In 1963, ten year old Kenny and his family, the weird Watson’s, take off on a family road trip to Alabama. As the family travels to the deep-south, Kenny begins to hear the adults whispering about the scary events taking place to discourage those involved in the civil rights movement. Even though his family tries to shelter Kenny and his brother and sister from the tragic events, the nightmare is suddenly brought straight to them. They are instantly put in the middle of a devastating event. Though many young readers may not fully understand the civil rights movement, they will identify with the family dynamics between Kenny and his siblings. The family interactions are very realistic for the time and place of this story. We slowly find out about the events taking place in the south during this time, though it is not at the forefront of the story. The struggles Kenny goes through after witnessing a tragic event that directly impacted his family, shows us how a child might struggle with suddenly being thrust into a real-world situation and learning that life is sometimes dangerous and not always fair.
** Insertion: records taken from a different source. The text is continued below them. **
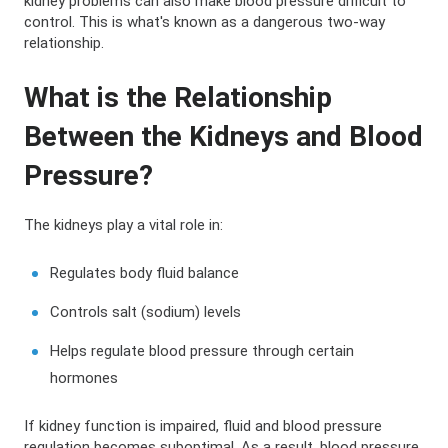
kidney problems can also make blood pressure difficult to
control. This is what's known as a dangerous two-way
relationship.
What is the Relationship
Between the Kidneys and Blood
Pressure?
The kidneys play a vital role in:
Regulates body fluid balance
Controls salt (sodium) levels
Helps regulate blood pressure through certain
hormones
If kidney function is impaired, fluid and blood pressure
regulation becomes suboptimal. As a result, blood pressure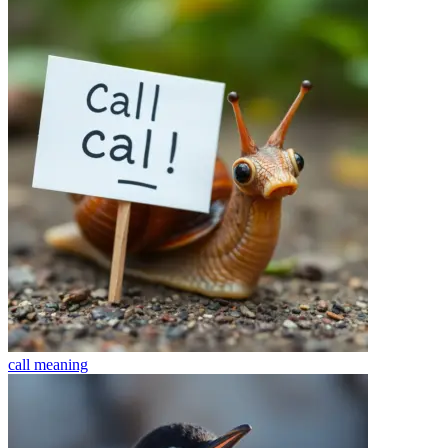
call
meaning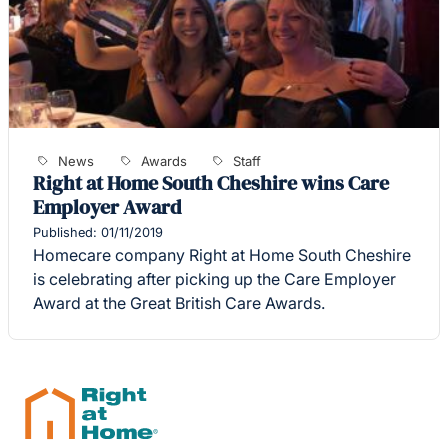
News
Awards
Staff
Right at Home South Cheshire wins Care
Employer Award
Published: 01/11/2019
Homecare company Right at Home South Cheshire
is celebrating after picking up the Care Employer
Award at the Great British Care Awards.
Schlitz, L. A. (2007). Good Masters, Sweet Ladies. Boston: Candlewick Press.
For the children living in medieval England in the year 1255, life is not easy. From the lord’s nephew to Giles, the beggar, this book shows the way of life at the manor. Through monologues and dialogues that use language appropriate for the times, the way of life is slowly unraveled. As readers, we are not overwhelmed with many details and the circumstances of life at the manor, but we are quickly made aware of the way of life and the typical struggles for the time period. We quickly realize that it doesn’t matter what station in life the character was born into, there are struggles for each of them. The dialect and language of the times paints an honest picture of the way of life, but doesn’t overwhelm the reader and make it hard to understand. Historical details and background information are given to make the reader comfortable with the text and the time period.
Wednesday, October 1, 2014
Cleary, B. (1983). Dear Mr. Henshaw. NY: Morrow.
Dear Mr. Henshaw is the story of a young boy who begins writing letters to his favorite author. Through his letters, he explains his life now since his parents separation. From the advice of his favorite author he begins writing in a diary as well. This is a funny and interesting story of a boy that is finding his place in his new life.
Draper, S. (2010). Out of my Mind. NY: Atheneum.
Melody is an eleven year old girl who has never spoken before. She has a photographic memory and may be the smartest girl in the school, but nobody knows because she can't communicate with anyone. With the help of her parents and an eccentric neighbor that cares for her, she is eventually able to communicate with others. That is when things get interesting. She is now communicating, but not everyone at her school is ready to hear her, or understand how intelligent she really is.
Lord, C. (2008). Rules. NY: Scholastic.
A young girl makes social rules for her younger brother to follow. She makes these rules because he is autistic and doesn't understand rules. This is a story of a young girl learning how to be happy with the life she was given. With the help of a new special friend she learns to just be herself and be happy in her life.
Urban, L. (2009). A Crooked Kind of Perfect. NY: Houghton Mifflin Harcourt.
A Crooked Kind of Perfect is the story of a young girl that just wants to be a pianist and play at Carnegie Hall. She is waiting for her parents to get her a piano so she can begin lessons, but when her troubled father comes home with an organ instead, her plans change. Quirky and interesting characters make this a fun and heartfelt story.
Pastis, S. (2010). Timmy Failure. NY: Candelwick Press.
Timmy Failure is a young boy that runs his own detective business with the help if his partner, who is a polar bear named Total. In this book he explains the ups and downs of the detective business through funny drawings and sarcastic commentary.
Paterson, K. (1972). Bridge to Terabithia. NY: Crown.
Jess is a young boy growing up in a small country town. When a young city girl moves next door, they become close friends. His new friend introduces him to her world of imagination and they create the world of Terabithia. When a sudden tragedy happens, Jess is forced to grow up and learn to live in his world that is now forever changed.